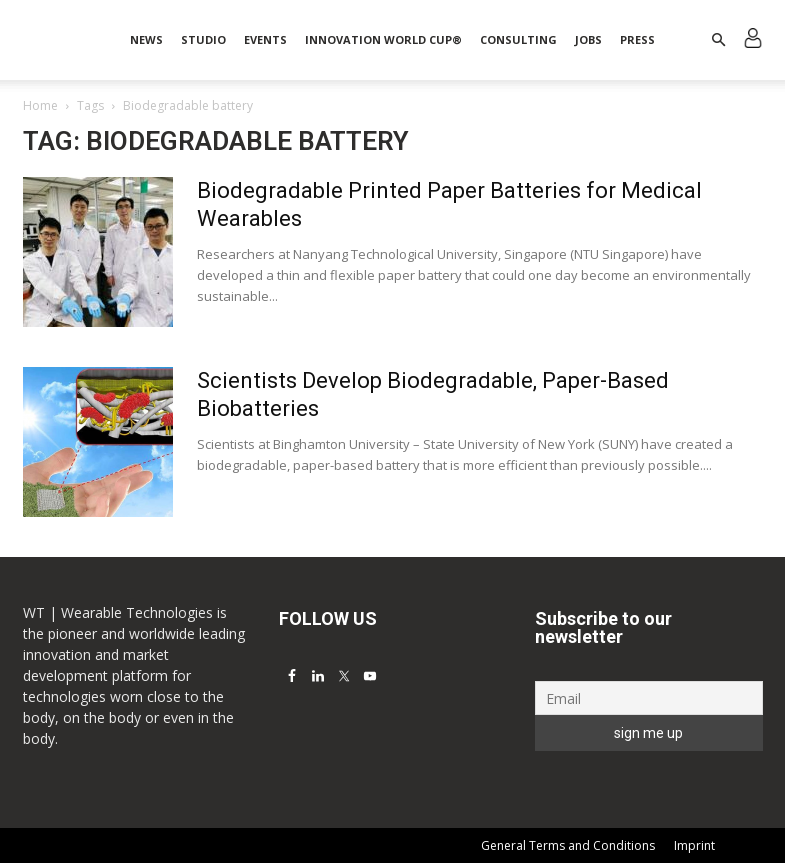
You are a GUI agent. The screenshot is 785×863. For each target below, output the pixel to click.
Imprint (694, 845)
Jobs (588, 39)
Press (637, 39)
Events (265, 39)
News (146, 39)
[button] (719, 40)
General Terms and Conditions (568, 845)
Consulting (518, 39)
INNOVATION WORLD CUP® (383, 39)
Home (40, 105)
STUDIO (203, 39)
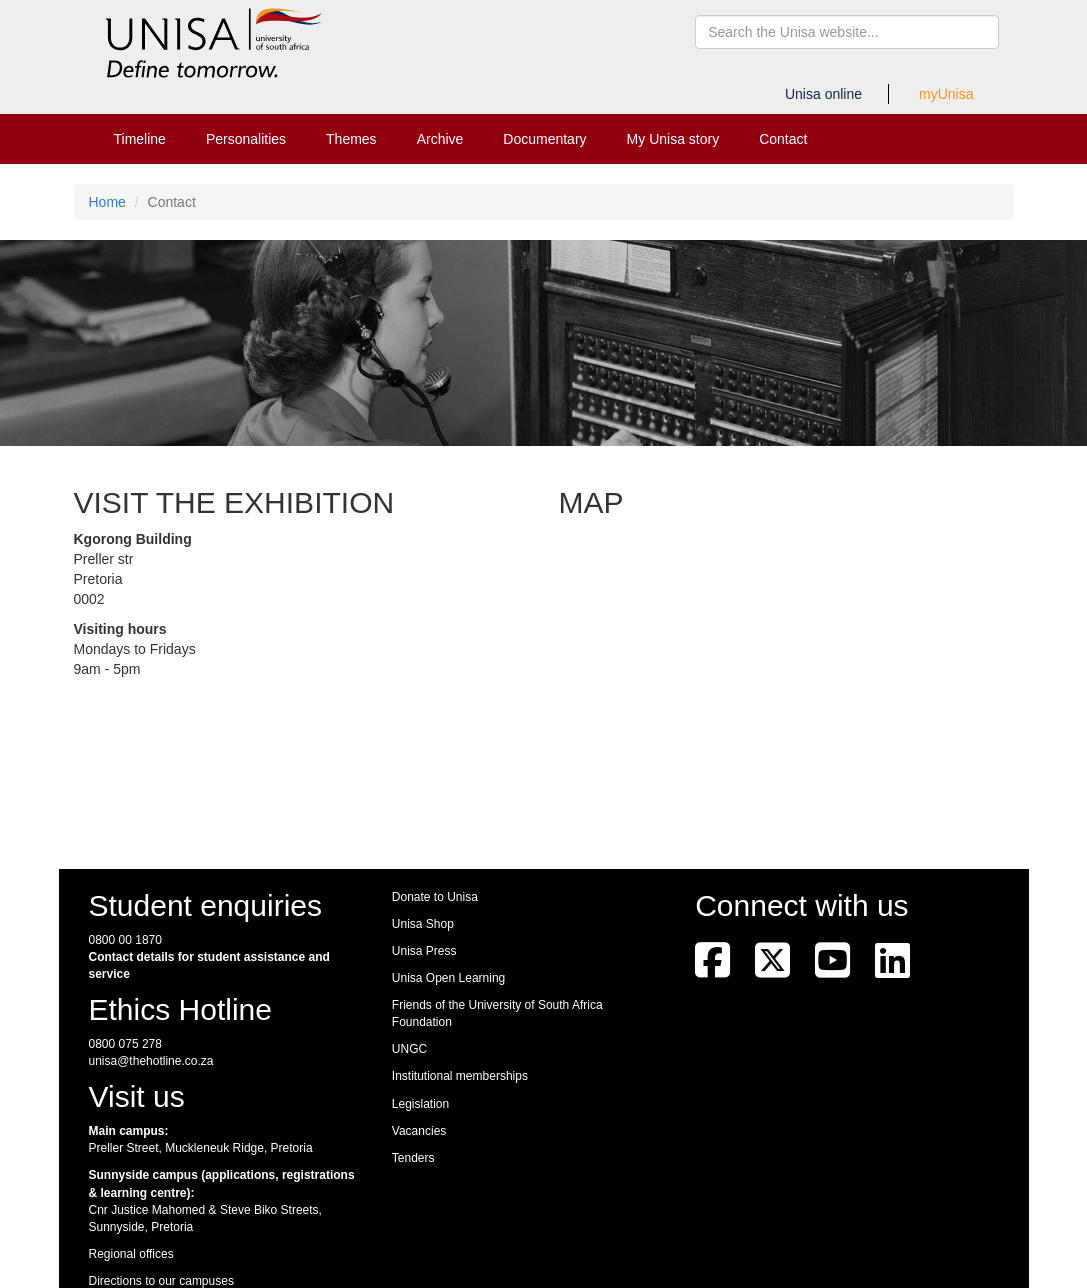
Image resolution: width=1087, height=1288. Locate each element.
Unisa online (823, 94)
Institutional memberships (460, 1076)
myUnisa (946, 94)
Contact (783, 139)
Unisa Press (424, 951)
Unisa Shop (423, 924)
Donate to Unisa (435, 897)
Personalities (246, 139)
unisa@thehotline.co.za (151, 1061)
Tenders (413, 1158)
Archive (440, 139)
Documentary (544, 139)
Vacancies (419, 1131)
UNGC (409, 1049)
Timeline (140, 139)
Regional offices (131, 1254)
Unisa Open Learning (448, 978)
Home (107, 202)
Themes (351, 139)
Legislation (420, 1104)
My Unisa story (673, 139)
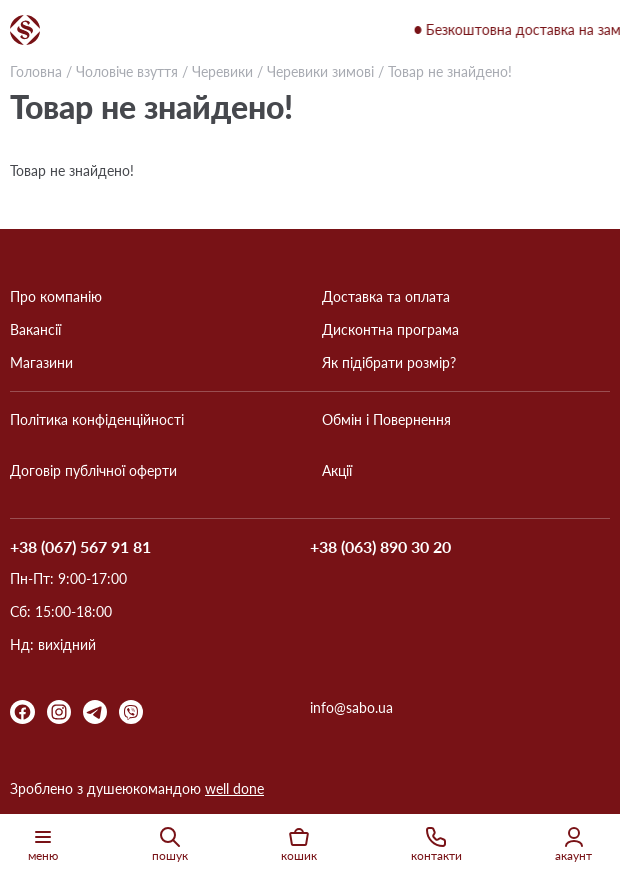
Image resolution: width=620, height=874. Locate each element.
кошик (299, 844)
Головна (36, 71)
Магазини (41, 363)
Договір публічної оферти (93, 471)
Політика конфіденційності (97, 420)
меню (43, 844)
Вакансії (35, 330)
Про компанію (56, 297)
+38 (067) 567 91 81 (80, 547)
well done (234, 788)
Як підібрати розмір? (389, 363)
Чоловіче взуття (127, 71)
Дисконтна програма (390, 330)
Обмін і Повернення (386, 420)
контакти (436, 844)
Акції (337, 471)
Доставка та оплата (386, 297)
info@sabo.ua (351, 708)
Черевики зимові (322, 71)
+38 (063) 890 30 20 (380, 547)
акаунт (573, 844)
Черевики (222, 71)
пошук (170, 844)
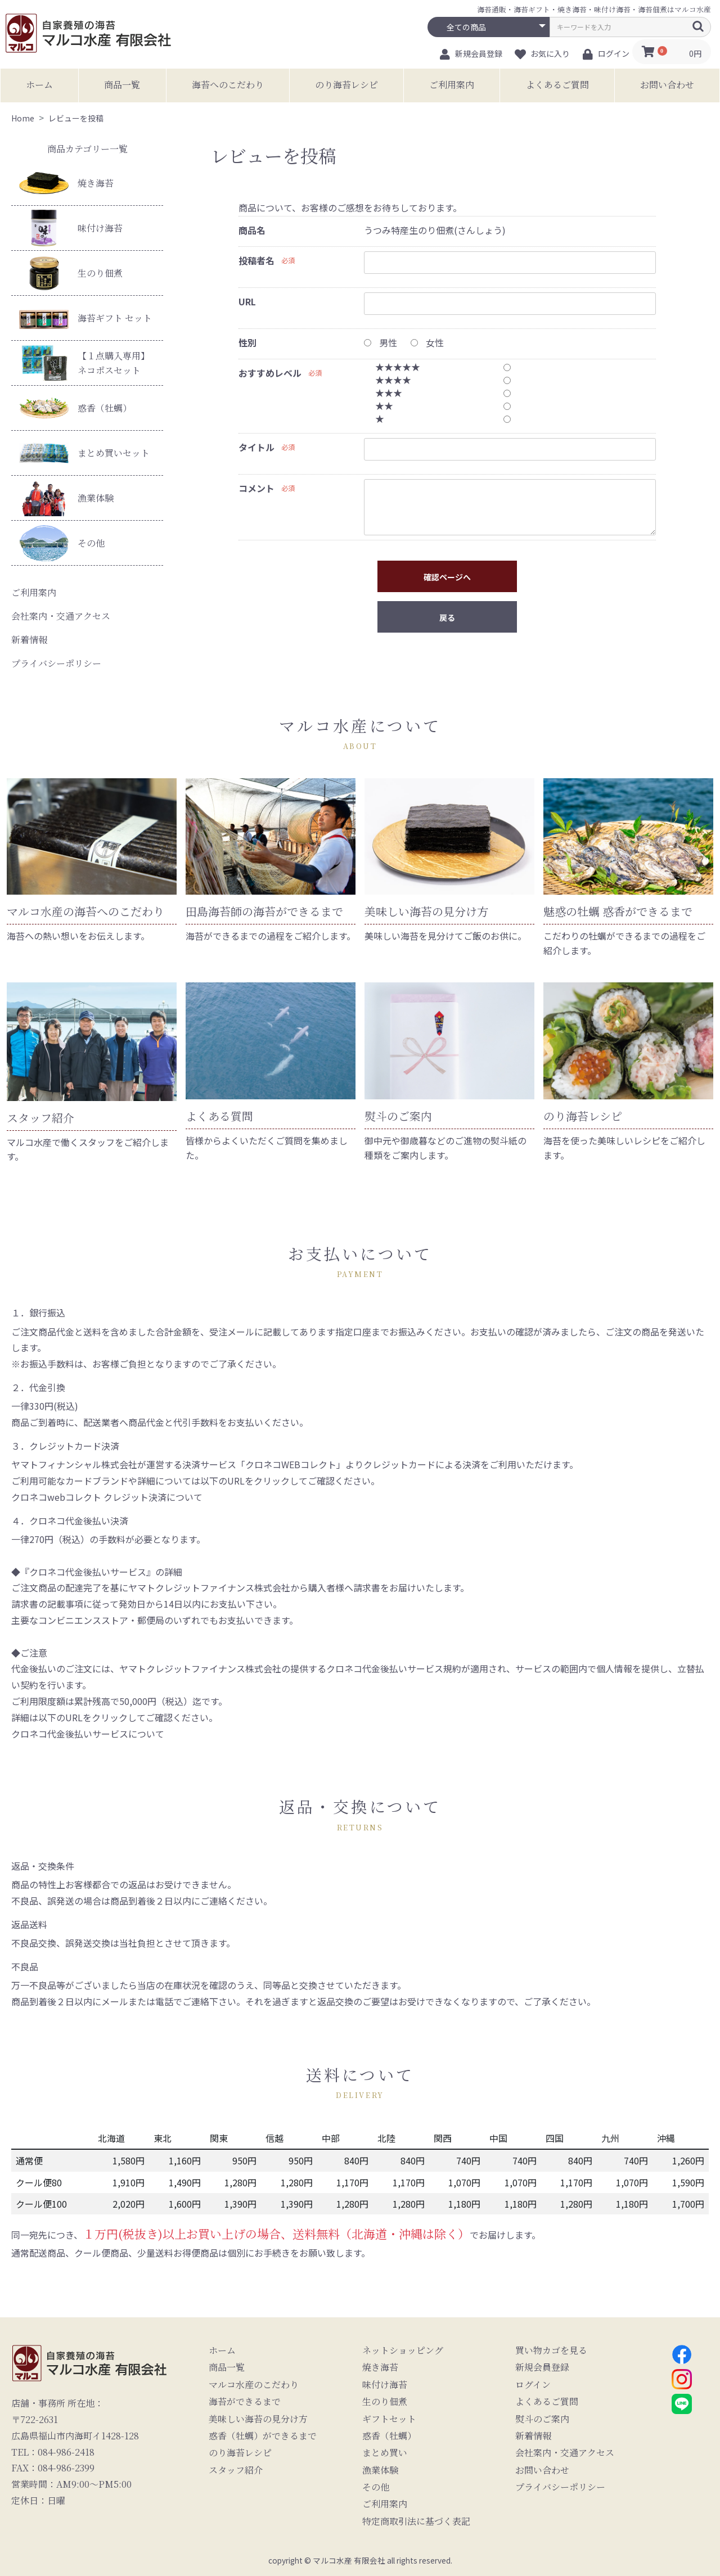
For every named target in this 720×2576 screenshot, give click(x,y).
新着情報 (29, 639)
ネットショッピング (402, 2350)
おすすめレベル (270, 373)
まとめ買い (384, 2453)
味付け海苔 (71, 228)
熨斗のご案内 (542, 2419)
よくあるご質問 (557, 84)
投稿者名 (256, 260)
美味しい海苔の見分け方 (258, 2419)
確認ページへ (447, 577)
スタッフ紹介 (236, 2470)
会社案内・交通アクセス (60, 616)
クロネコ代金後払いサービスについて (87, 1733)
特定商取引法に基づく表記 (416, 2521)
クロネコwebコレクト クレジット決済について (106, 1497)
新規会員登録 (542, 2367)
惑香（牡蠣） (75, 408)
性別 (247, 342)
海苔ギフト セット (85, 318)
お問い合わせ (667, 84)
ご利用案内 (451, 84)
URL (247, 301)
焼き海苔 (66, 183)
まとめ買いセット (84, 453)
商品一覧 (122, 84)
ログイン (533, 2385)
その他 (62, 543)
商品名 (252, 230)
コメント (256, 488)
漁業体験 (66, 498)
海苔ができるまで (245, 2401)
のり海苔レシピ (346, 84)
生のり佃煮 (71, 273)
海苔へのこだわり (228, 84)
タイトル (256, 447)
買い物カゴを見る (551, 2350)
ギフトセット (389, 2419)
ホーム (39, 84)
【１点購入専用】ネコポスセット (84, 363)
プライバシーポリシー (56, 663)
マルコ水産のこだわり (254, 2385)
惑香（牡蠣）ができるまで (263, 2436)
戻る (447, 617)
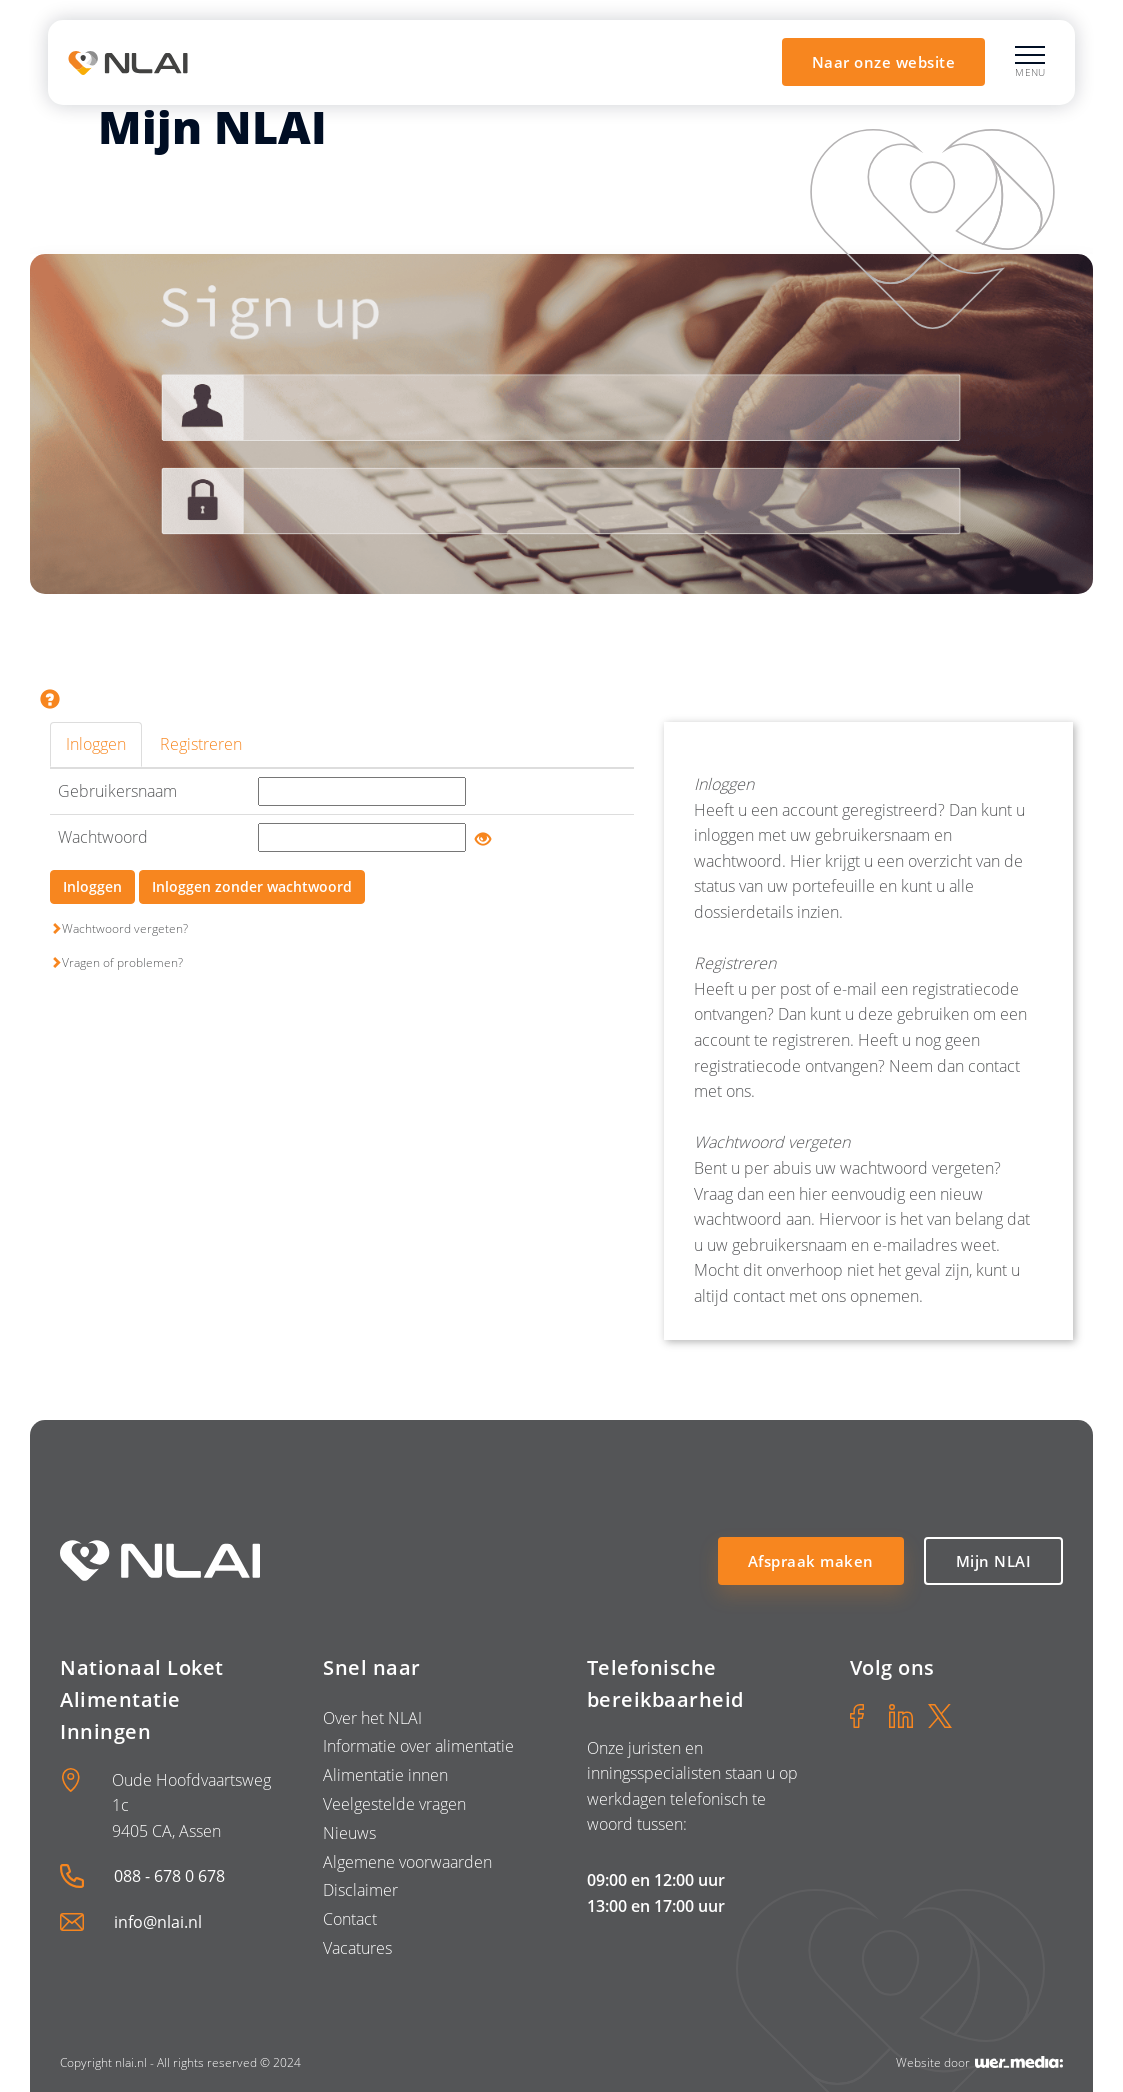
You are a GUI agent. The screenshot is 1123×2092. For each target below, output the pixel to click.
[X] (940, 1716)
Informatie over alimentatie (418, 1746)
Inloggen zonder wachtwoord (252, 886)
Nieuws (349, 1833)
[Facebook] (862, 1716)
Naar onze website (884, 62)
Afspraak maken (811, 1561)
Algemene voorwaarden (407, 1862)
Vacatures (357, 1948)
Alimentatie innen (385, 1775)
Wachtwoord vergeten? (119, 928)
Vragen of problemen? (116, 962)
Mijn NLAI (994, 1561)
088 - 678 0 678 (169, 1876)
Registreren (201, 744)
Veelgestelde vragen (394, 1804)
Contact (350, 1919)
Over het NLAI (372, 1718)
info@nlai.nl (158, 1922)
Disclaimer (360, 1890)
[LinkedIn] (901, 1716)
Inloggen (96, 744)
-*-*-
*Required work*. Everything from the line with "Inloggen zonder wachtwoord (252, 886)" down to the last line of the data above should be returned exactly, with both ends kept and nothing added.

*Output below*.
Inloggen zonder wachtwoord (252, 886)
Nieuws (349, 1833)
[Facebook] (862, 1716)
Naar onze website (884, 62)
Afspraak maken (811, 1561)
Algemene voorwaarden (407, 1862)
Vacatures (357, 1948)
Alimentatie innen (385, 1775)
Wachtwoord vergeten? (119, 928)
Vragen of problemen? (116, 962)
Mijn NLAI (994, 1561)
088 - 678 0 678 (169, 1876)
Registreren (201, 744)
Veelgestelde vragen (394, 1804)
Contact (350, 1919)
Over het NLAI (372, 1718)
info@nlai.nl (158, 1922)
Disclaimer (360, 1890)
[LinkedIn] (901, 1716)
Inloggen (96, 744)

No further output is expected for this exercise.